Survival of the one who is best adapted to the environment it lives in.
Example: Penguin vs Lion.
Easy you might say, right? The lion has sharp teeth and claws, and is faster, stronger and smarter than the penguin. So the lion should completely trounce the penguin, right?
But if you drop them both in the antarctic, the lion will die, and the penguin will survive.

janbb's avatar

@ragingloli Indeed, you are correct!

rojo's avatar

I would add: and have the ability to pass on the adaptive traits/genetic makeup though their offspring.

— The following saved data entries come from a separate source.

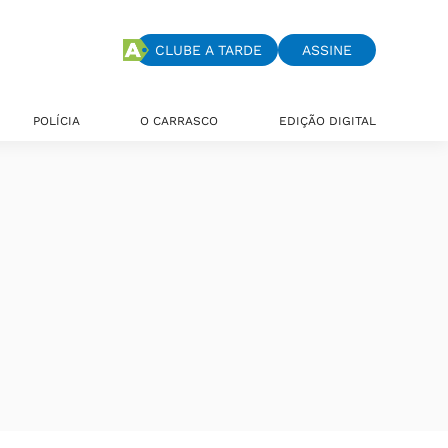
CLUBE A TARDE
ASSINE
POLÍCIA
O CARRASCO
EDIÇÃO DIGITAL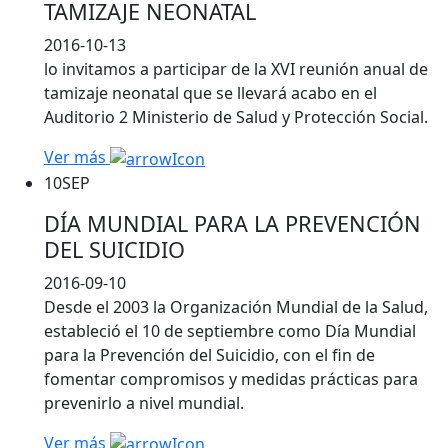
TAMIZAJE NEONATAL
2016-10-13
lo invitamos a participar de la XVI reunión anual de
tamizaje neonatal que se llevará acabo en el
Auditorio 2 Ministerio de Salud y Protección Social.
Ver más
10
SEP
DÍA MUNDIAL PARA LA PREVENCIÓN
DEL SUICIDIO
2016-09-10
Desde el 2003 la Organización Mundial de la Salud,
estableció el 10 de septiembre como Día Mundial
para la Prevención del Suicidio, con el fin de
fomentar compromisos y medidas prácticas para
prevenirlo a nivel mundial.
Ver más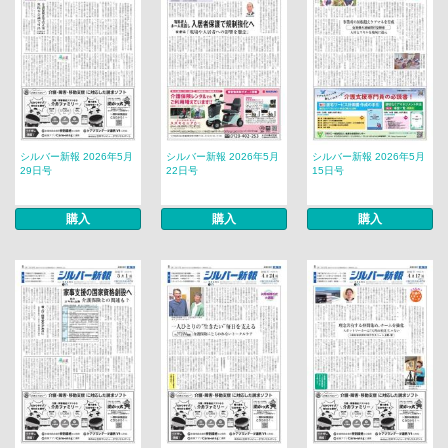
シルバー新報 2026年5月
シルバー新報 2026年5月
シルバー新報 2026年5月
29日号
22日号
15日号
購入
購入
購入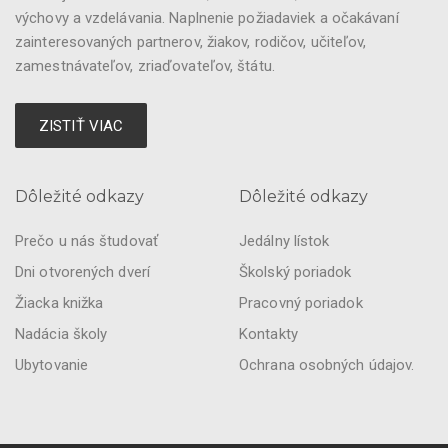
výchovy a vzdelávania. Naplnenie požiadaviek a očakávaní
zainteresovaných partnerov, žiakov, rodičov, učiteľov,
zamestnávateľov, zriaďovateľov, štátu.
ZISTIŤ VIAC
Dôležité odkazy
Dôležité odkazy
Prečo u nás študovať
Jedálny lístok
Dni otvorených dverí
Školský poriadok
Žiacka knižka
Pracovný poriadok
Nadácia školy
Kontakty
Ubytovanie
Ochrana osobných údajov.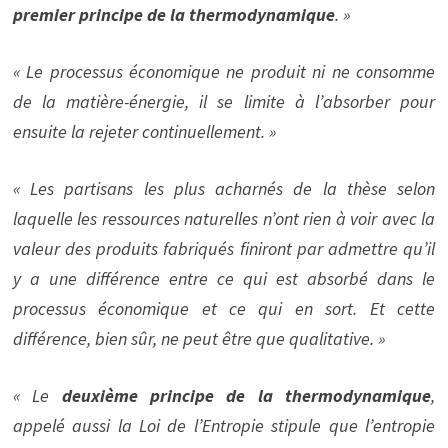
premier principe de la thermodynamique
. »
« Le processus économique ne produit ni ne consomme
de la matière-énergie, il se limite à l’absorber pour
ensuite la rejeter continuellement. »
« Les partisans les plus acharnés de la thèse selon
laquelle les ressources naturelles n’ont rien à voir avec la
valeur des produits fabriqués finiront par admettre qu’il
y a une différence entre ce qui est absorbé dans le
processus économique et ce qui en sort. Et cette
différence, bien sûr, ne peut être que qualitative. »
« Le
deuxième principe de la thermodynamique
,
appelé aussi la Loi de l’Entropie stipule que l’entropie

A feathered/finned lion/penguin crossbreed might be predisposed to survive the cold while feeding on penguins but if it is infertile, the traits will die out.

Skaggfacemutt's avatar

I didn’t take it that way at all. I understand this phrase as meaning that the stronger specimens in any species have a better chance of survival than the weaker specimens of the same species. Factors that would make an animal a “sitting duck” would be the very young, the very old, the wounded or handicapped, those with birth defects or genetic defects, Some animals even deny food and protection to those amongst them that are weak or defective, because it is nature that the group would not waste resources on a member that is unlikely to survive, or be much of an asset.

Coloma's avatar

@Skaggfacemutt I agree, adaptive advantages aside it would also encompass the age, health and strength of an organism within its own species.

rojo's avatar

@Coloma, @Skaggfacemutt I don’t feel you can put adaptive advantages aside. It is adaptations that make the animal what it is. A young, solid colored faun is at a disadvantage over a mottled one because it stands out more and is more likely to be seen and not make it to adulthood thus not pass on the solid coloration. I think this is the main reason traits such as albinism are not common.
Same goes for the very old; there is a reason that they attained that old age and they have probably already passed on these genes. Handicaps also reduce survival rates/breeding chances; same with illnesses; those predisposed to disease either die of the disease or are easier killed.
Same for the bigger/stronger. How did they get that way? Because their progenitors passed on the genes that made them what they are? Why? Again because whatever it was gave them some advantage over others of their species.
Admittedly that is not always that way, weaker genes slip in because fate also plays a hand in the game.

pleiades's avatar

I agree with @ragingloli @janbb because it is who ever is most well adapted to their environment at any given time who is the “fittest” ergo, “best fit for the environment” I think the common misconception is the example @Skaggfacemutt states which is basically talking about a certain population and out surviving the competition when really it’s the physical environment first that is the hugest factor as to whether or not that species is equipped to live through the said environment.

Coloma's avatar

@rojo Okay, retraction, agreed, however regardless of adaptation it still boils down to the individual organisms strength, survival success and resiliency to disease, wounds and savvy.

rojo's avatar

True, all of which boil down to its genetic make-up. (Ok, not the wounds, although an argument could be made that they would not have received the wounds had they been quicker, smarter or better equipped).

flutherother's avatar

How do we define the fittest? Is it the biggest, the most aggressive, the most intelligent, the most able to withstand heat or the most able to withstand cold? It could be any of these. The only meaningful definition is that the fittest are those that are best able to survive and so the phrase means nothing in a scientific sense.

rojo's avatar

@flutherother as @ragingloli indicated, in a given environment. It has to be in context.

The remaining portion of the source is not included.